Give back only the lines in the records below from the one with "fontos a nevelésben, a" to the one with "A húsvéti ünnep", both inclusive, word for word.
-------- Information shown
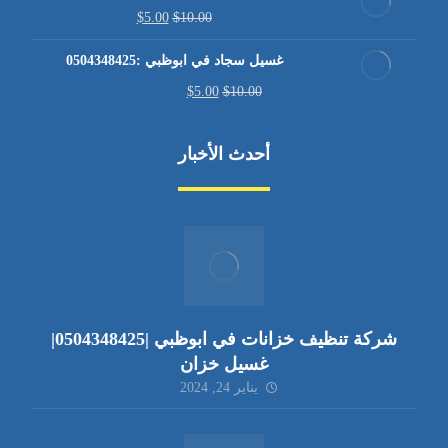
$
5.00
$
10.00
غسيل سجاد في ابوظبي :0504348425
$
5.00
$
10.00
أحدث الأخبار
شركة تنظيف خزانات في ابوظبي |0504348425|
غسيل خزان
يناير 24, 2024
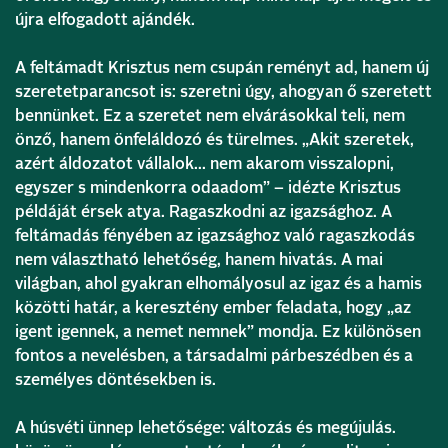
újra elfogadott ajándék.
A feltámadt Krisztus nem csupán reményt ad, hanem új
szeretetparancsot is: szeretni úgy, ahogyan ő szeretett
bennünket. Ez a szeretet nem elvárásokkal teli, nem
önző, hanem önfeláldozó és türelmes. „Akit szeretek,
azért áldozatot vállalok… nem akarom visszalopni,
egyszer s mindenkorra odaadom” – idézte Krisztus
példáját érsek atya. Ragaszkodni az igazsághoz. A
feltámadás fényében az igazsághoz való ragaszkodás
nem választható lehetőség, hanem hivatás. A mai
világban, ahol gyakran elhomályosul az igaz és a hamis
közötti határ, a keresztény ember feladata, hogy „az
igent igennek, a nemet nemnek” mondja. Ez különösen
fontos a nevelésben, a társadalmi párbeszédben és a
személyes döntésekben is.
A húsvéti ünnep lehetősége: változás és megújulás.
----------------
-------- Information shown
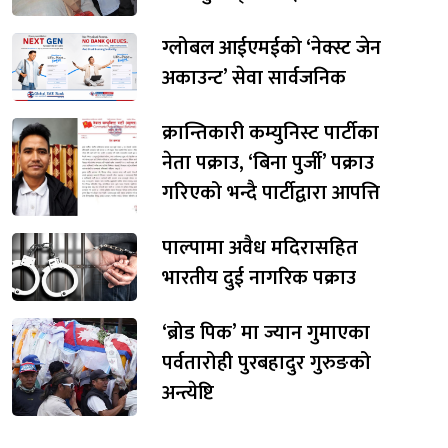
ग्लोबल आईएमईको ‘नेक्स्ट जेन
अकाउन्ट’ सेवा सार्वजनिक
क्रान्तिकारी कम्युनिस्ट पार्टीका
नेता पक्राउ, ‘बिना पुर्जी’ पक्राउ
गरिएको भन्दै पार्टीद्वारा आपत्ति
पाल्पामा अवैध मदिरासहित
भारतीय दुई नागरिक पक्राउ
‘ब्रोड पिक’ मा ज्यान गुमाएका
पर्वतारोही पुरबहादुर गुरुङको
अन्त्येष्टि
----------------
Output below:
fontos a nevelésben, a társadalmi párbeszédben és a
személyes döntésekben is.
A húsvéti ünnep lehetősége: változás és megújulás.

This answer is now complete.